● ASSIGNED TASK
Reproduce exactly, and solely, the lines running from the top of the data below through the line with "индивидуальными процессами и расширенной", both inclusive. Omit pictures.

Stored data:
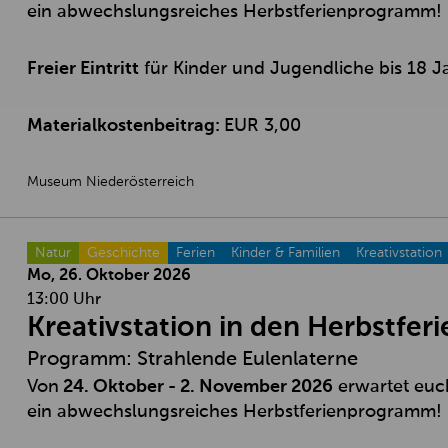
ein abwechslungsreiches Herbstferienprogramm!
Freier Eintritt
für Kinder und Jugendliche bis 18 J
Materialkostenbeitrag:
EUR 3,00
Museum Niederösterreich
Natur
Geschichte
Ferien
Kinder & Familien
Kreativstation
Mo, 26. Oktober
2026
13:00 Uhr
Kreativstation in den Herbstferi
Programm: Strahlende Eulenlaterne
Von
24. Oktober - 2. November 2026
erwartet euc
ein abwechslungsreiches Herbstferienprogramm!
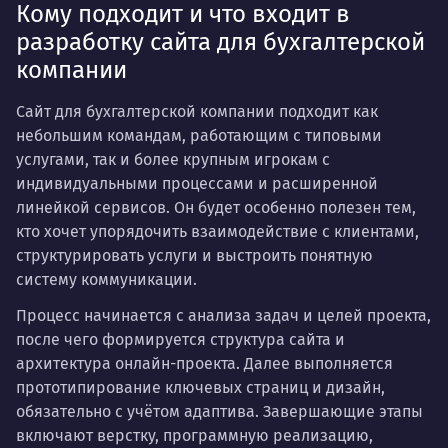
Кому подходит и что входит в
разработку сайта для бухгалтерской
компании
Сайт для бухгалтерской компании подходит как
небольшим командам, работающим с типовыми
услугами, так и более крупным игрокам с
индивидуальными процессами и расширенной
линейкой сервисов. Он будет особенно полезен тем,
кто хочет упорядочить взаимодействие с клиентами,
структурировать услуги и выстроить понятную
систему коммуникации.
Процесс начинается с анализа задач и целей проекта,
после чего формируется структура сайта и
архитектура онлайн-проекта. Далее выполняется
прототипирование ключевых страниц и дизайн,
обязательно с учётом адаптива. Завершающие этапы
включают верстку, программную реализацию,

● TASK RESPONSE
ein abwechslungsreiches Herbstferienprogramm!
Freier Eintritt
für Kinder und Jugendliche bis 18 J
Materialkostenbeitrag:
EUR 3,00
Museum Niederösterreich
Natur
Geschichte
Ferien
Kinder & Familien
Kreativstation
Mo, 26. Oktober
2026
13:00 Uhr
Kreativstation in den Herbstferi
Programm: Strahlende Eulenlaterne
Von
24. Oktober - 2. November 2026
erwartet euc
ein abwechslungsreiches Herbstferienprogramm!
Кому подходит и что входит в
разработку сайта для бухгалтерской
компании
Сайт для бухгалтерской компании подходит как
небольшим командам, работающим с типовыми
услугами, так и более крупным игрокам с
индивидуальными процессами и расширенной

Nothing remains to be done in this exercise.